- **Instructions for the task**
Given the listing below, write out exactly the lines starting with the line that has "Earnings History" and going on through the line that has "Here’s a complete list of Mike Judge’", both kept.

- **Data supplied**
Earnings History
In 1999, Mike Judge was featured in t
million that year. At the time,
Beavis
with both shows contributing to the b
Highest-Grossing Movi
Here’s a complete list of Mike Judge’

...

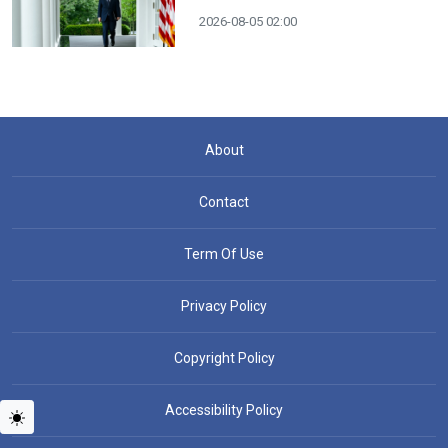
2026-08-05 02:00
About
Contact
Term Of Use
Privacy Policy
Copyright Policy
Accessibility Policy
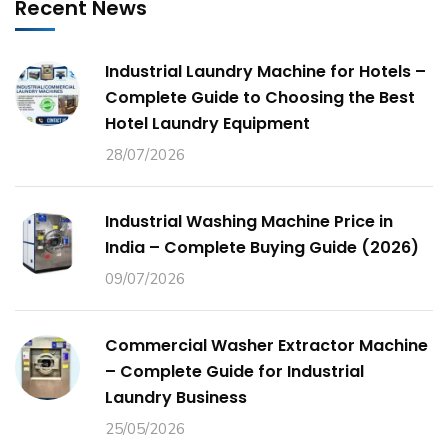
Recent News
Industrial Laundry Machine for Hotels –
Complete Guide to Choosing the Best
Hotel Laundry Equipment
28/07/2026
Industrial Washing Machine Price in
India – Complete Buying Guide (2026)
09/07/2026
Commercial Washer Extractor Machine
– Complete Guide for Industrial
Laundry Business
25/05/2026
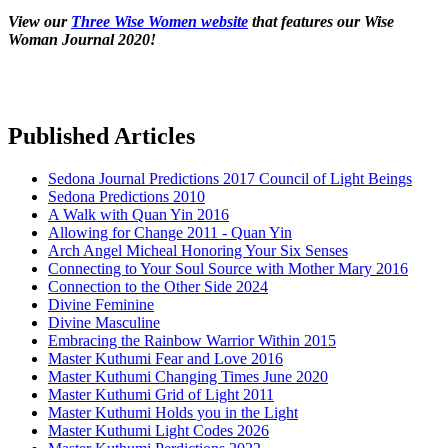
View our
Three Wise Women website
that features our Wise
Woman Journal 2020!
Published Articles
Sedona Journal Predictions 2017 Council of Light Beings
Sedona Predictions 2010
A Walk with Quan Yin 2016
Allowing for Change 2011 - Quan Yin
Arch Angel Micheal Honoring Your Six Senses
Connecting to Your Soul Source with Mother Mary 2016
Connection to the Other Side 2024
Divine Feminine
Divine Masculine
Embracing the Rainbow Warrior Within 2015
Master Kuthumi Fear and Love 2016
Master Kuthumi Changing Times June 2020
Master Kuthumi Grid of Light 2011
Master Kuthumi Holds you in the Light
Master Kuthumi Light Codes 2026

- **Result of this task**
Earnings History
In 1999, Mike Judge was featured in t
million that year. At the time,
Beavis
with both shows contributing to the b
Highest-Grossing Movi
Here’s a complete list of Mike Judge’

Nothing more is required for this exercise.